▼
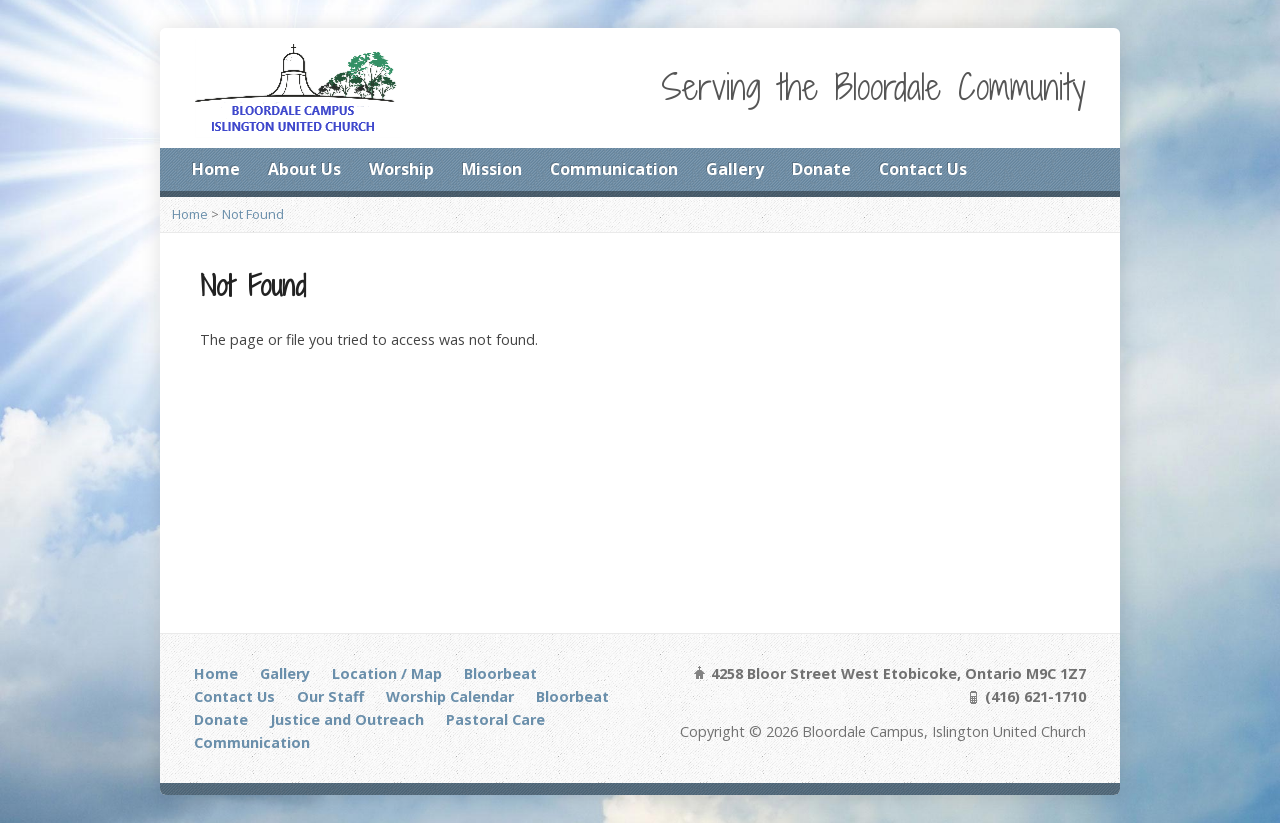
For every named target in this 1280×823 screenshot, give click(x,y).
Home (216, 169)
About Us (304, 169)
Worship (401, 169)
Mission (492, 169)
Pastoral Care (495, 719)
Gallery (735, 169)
▲
■ **PROBLEM**: Please set down, with no changes, the line that contains "About Us (304, 169)" and all the lines after it until the entries end; write nothing besides them.

■ **SOLUTION TO THIS TASK**:
About Us (304, 169)
Worship (401, 169)
Mission (492, 169)
Pastoral Care (495, 719)
Gallery (735, 169)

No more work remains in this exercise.